Por Marcos Visnadi

Saibam que não tenho nenhum conhecimento científico ou compromisso com a verdade, mas me divirto o quanto posso, é só isso que proponho – e que, na falta de certeza, a gente brinque sem ela.

Que a média do tempo de existência das espécies no planeta é de 5 milhões de anos e o homo sapiens, risos, homo maniacus já disseram, obtusus, ignarus, dá pra brincar de latim também – enfim, a gente está aqui faz 250 mil, 300 mil anos no máximo – se acertando na cabeça com ossos, madeiras, barras de ferro e outros instrumentos mais arcaicos – bombas de hidrogênio, vírus de laboratório. Até os anos 1940, pelo menos, tem relatos de colonizadores brancos ou adjacentes deixando no meio das trilhas roupas usadas por doentes de varíola, sarampo, gripe, covid pra que indígenas pegassem e vestissem e morressem e facilitassem a passada da boiada. Na bala também dá certo.

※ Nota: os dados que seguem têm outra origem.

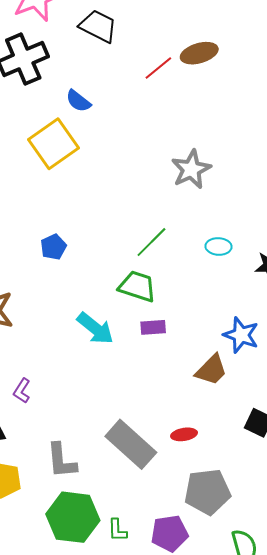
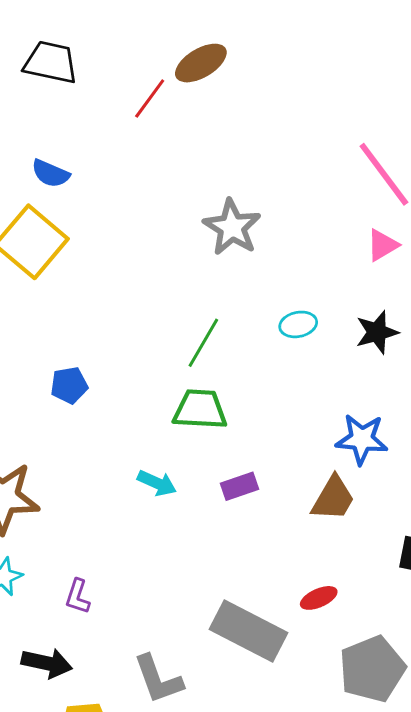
blue pentagon: (53, 247) -> (69, 385), turned 30
purple rectangle: (153, 327) -> (240, 486), moved
cyan arrow: (95, 328) -> (157, 483), size x0.7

Toda guerra é biológica e o mundo todo está em guerra, o planeta é soberano, a Mãe Terra deve sentir a gente como um fungo, uma micose na bunda que incomoda e coça e você pensa nossa, será que devo ir ao médico, passar pomadas quais unguentos, fazer banho de assento, depois esquece, a Mãe Terra toda ocupada girando e rebolando o seu próprio eixo na matéria escura tomando um solzinho na frente e um refresco na sinecura, pensa no prazo esquece e quando vê ué, já sarou. A civilização dos dinossauros durou
centenas de milhões de anos. A das bactérias continua durando.

Do ponto de vista da eternidade, que nem precisa existir, só a gente se interessa pela eternidade, nosso tempo curto, que nem quem tem fome só pensa em comer, que nem quem tem muito dinheiro só pensa em dinheiro, quem não tem também, o máximo que a gente alcança sozinha, assim, individualmente, é muito pouco, é muito aqui, é muito aquém – “Escravos cardíacos das estrelas” escreveu Fernando Pessoa, também chamado de Álvaro de Campos, “Conquistamos todo o mundo antes de nos levantar da
cama”, e continua:

Mas acordamos e ele é opaco,
Levantamo-nos e ele é alheio,
Saímos de casa e ele é a terra inteira,
Mais o sistema solar e a Via Láctea e o Indefinido.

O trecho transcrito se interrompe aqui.